▸ The problem: From the entries that follow, extract each line holding the string "Policy".

--- Provided data Enclosed Below ---

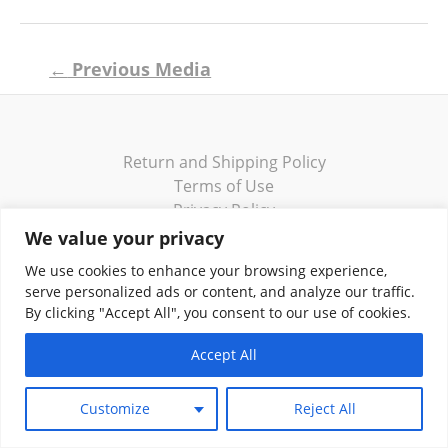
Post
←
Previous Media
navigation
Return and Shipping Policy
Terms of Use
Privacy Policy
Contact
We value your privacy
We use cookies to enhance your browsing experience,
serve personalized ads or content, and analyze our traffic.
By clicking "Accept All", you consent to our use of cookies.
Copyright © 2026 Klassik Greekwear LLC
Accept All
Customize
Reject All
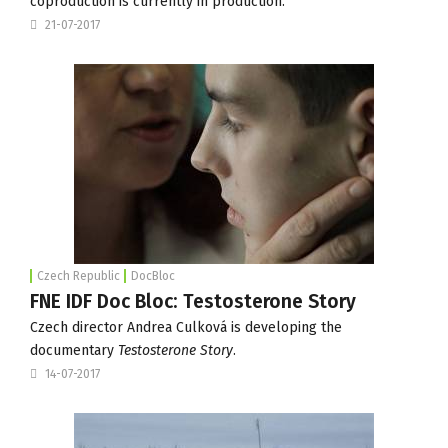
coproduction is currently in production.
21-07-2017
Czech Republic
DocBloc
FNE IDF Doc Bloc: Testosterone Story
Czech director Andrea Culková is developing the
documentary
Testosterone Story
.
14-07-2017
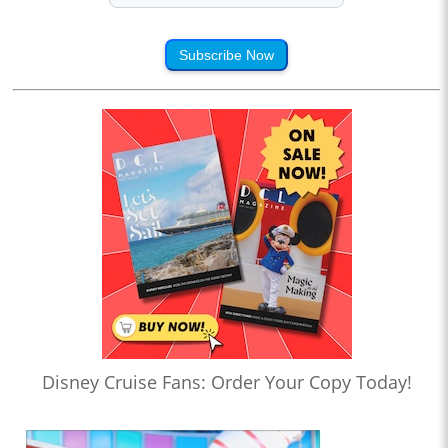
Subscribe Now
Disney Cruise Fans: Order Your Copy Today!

--- End of Enclosed Provided data ---
--- Provided data Enclosed Below ---

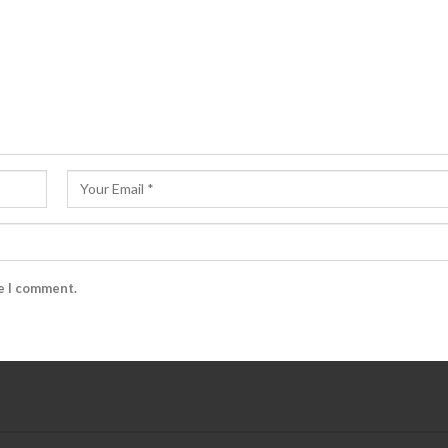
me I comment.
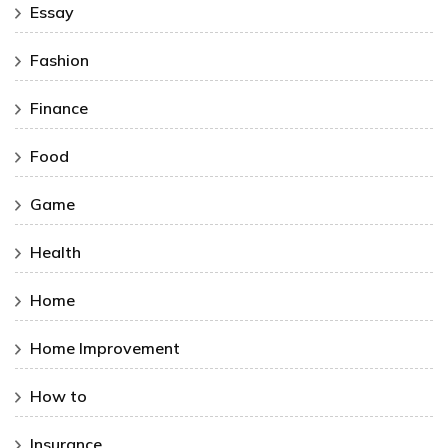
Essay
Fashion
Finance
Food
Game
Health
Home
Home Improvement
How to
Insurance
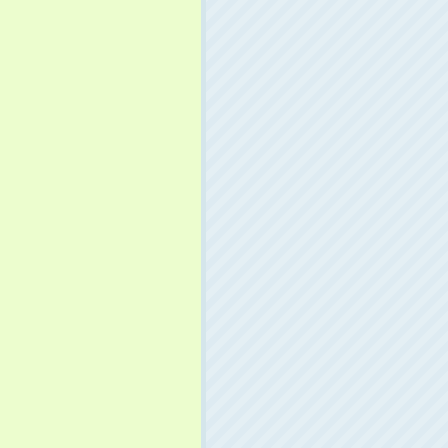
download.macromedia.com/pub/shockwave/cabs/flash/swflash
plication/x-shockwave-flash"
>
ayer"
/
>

--- End of Enclosed Provided data ---

▸ Response area:
Return and Shipping Policy
Privacy Policy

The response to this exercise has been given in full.